Why Congress’s Battle over Balloting May Fizzle

With Congress back in session, one big question is what, if anything, legislators will do to help ensure the safety and integrity of November’s elections.

Congressional Democrats are proposing to give states roughly $4 billion “to enact a slew of policies that range from requiring states to enable online and same-day voter registration, to mandating prepaid postage on mail-in ballots, to a nationwide minimum of 15 consecutive days of early voting,” the Wall Street Journal reported last week.

Meanwhile, Senate majority leader Mitch McConnell adamantly opposes the federal government’s usurping the states’ power to run their own elections. “The federal government is not going to take over the way we do elections,” McConnell told the Journal. “They’re done at the state and local level and every state is different. They’re fully capable of doing that, as they have for many years.”

This disagreement is real, but if you look a little closer, the divide between Democrats and Republicans may not be as stark as it seems.

McConnell opposes the federal government’s forcing states to run elections in a particular way, but he hasn’t objected to providing more funding to the states to assist with the November elections, and Pelosi hasn’t yet insisted upon attaching strings to such funds.

Many conservatives and Republicans are wary of making the kind of all-mail elections run in a handful of states, such as California, the nationwide norm, seeing that as a recipe for disaster. “I don’t think that we should be seeing an election in which ballots are sent directly to all people registered because of, among other things, the inaccuracies of voter-registration records nationwide and the logistical burdens that would impose,” says Jason Snead, the executive director of the Honest Elections Project, which he founded in February after working for a decade at the conservative Heritage Foundation.
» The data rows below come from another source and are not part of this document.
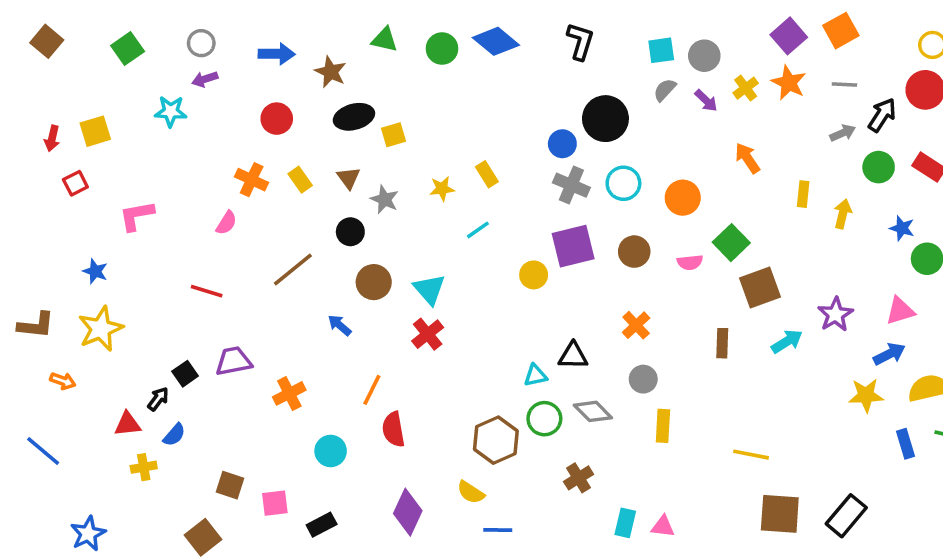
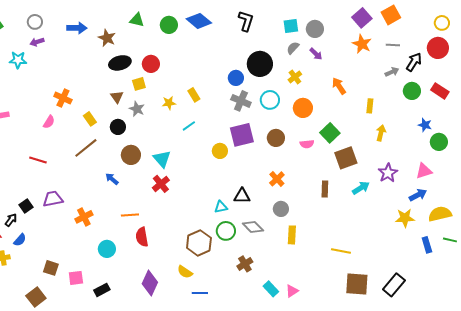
yellow cross: (746, 88) -> (295, 77), moved
red circle: (277, 119) -> (151, 64), moved
yellow square: (393, 135) -> (139, 84), moved
yellow rectangle: (300, 180) -> (90, 119), moved
yellow arrow: (843, 214) -> (381, 133), moved
orange line: (372, 390) -> (130, 215), turned 60
cyan rectangle: (625, 523) -> (271, 289), turned -56
pink triangle: (663, 526) -> (292, 291), turned -40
But here again, there’s reason to believe a partisan fight will be avoided, because it seems unlikely states are going to completely switch to California-style all-mail elections. “It would be impossible for a state to have an all-mail election on such short notice,” says Wendy Weiser of the liberal-leaning Brennan Center. “I think what everybody is really going towards is moving as many voters as possible to mail ballots while maintaining polling-place options.”

“It makes sense to see expanded absentee voting” amid the COVID-19 pandemic, Snead says, because it would “make sure that people who are among the most vulnerable elements of society have the opportunity to get a ballot and vote safely.”

Twenty-nine states already have no-excuse absentee voting, including the most hotly contested 2020 presidential and Senate battlegrounds: Wisconsin, Michigan, Pennsylvania, Florida, Arizona, North Carolina, Georgia, Iowa, Montana, and Maine.

In other words, even if states pass no new legislation regarding how to conduct the November elections, the states that are going to decide control of the White House and the Senate are going to hold elections where the overwhelming majority of voters vote absentee or early.

The April 7 election in Wisconsin proved as much: With only a few weeks’ notice following the outbreak of the coronavirus, more than 70 percent of Wisconsin voters opted to cast absentee votes by mail or voted early in person, sometimes at drive-in, curbside polling places. (Wisconsin’s election also proved that in-person voting, with proper precautions, does not have to cause a spike in coronavirus infections.)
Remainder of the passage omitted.